Aquilo que representava um mero exercício acabou de uma maneira imprevisível até mesmo para o próprio bombista. Um comandante de um campo de treinos terrorista no norte de Bagdade acionou involuntariamente os explosivos que trazia à cintura e matou praticamente toda a turma.

O incidente deu-se nesta segunda-feira quando decorria uma demonstração para um grupo de militares. Ao fazer-se explodir, o terrorista acabou por matar 21 outros membros ligados estado islâmico do Iraque e da Síria.
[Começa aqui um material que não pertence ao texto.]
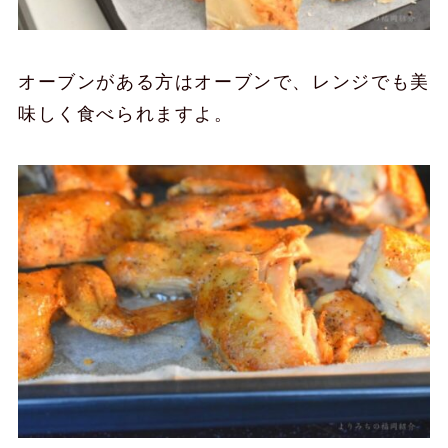
オーブンがある方はオーブンで、レンジでも美
味しく食べられますよ。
Pelo menos outros 15 ficaram feridos e acabaram por ser detidos.

Apesar dos cidadãos iraquianos estarem habituados a ataques diários em mercados públicos, mesquitas, funerais e até em jogos de futebol infantis, os locais olham para este incidente de duas formas: controversa, mas engraçada.

Ainda na passada semana, um bombista atingiu uma loja de «fafales», uma espécie de salgadinhos originários do médio oriente, perto do Ministério dos Negócios Estrangeiros, matando várias pessoas. Este episódio provocou uma gargalhada em Raa Hashim, trabalhador numa loja de bebidas perto do local do ataque. «Isto é muito engraçado, mostra como estes cães e filhos de cães são estúpidos, mas mais a sério, estas situações dão-me pena, pois muitos inocentes acabam por morrer», disse Hashim.

«Este foi Deus a enviar uma mensagem para as pessoas más e criminosas no mundo, ordenando-lhes que parem em prol de um mundo de paz, é Deus mostrando justiça», continua Hashim.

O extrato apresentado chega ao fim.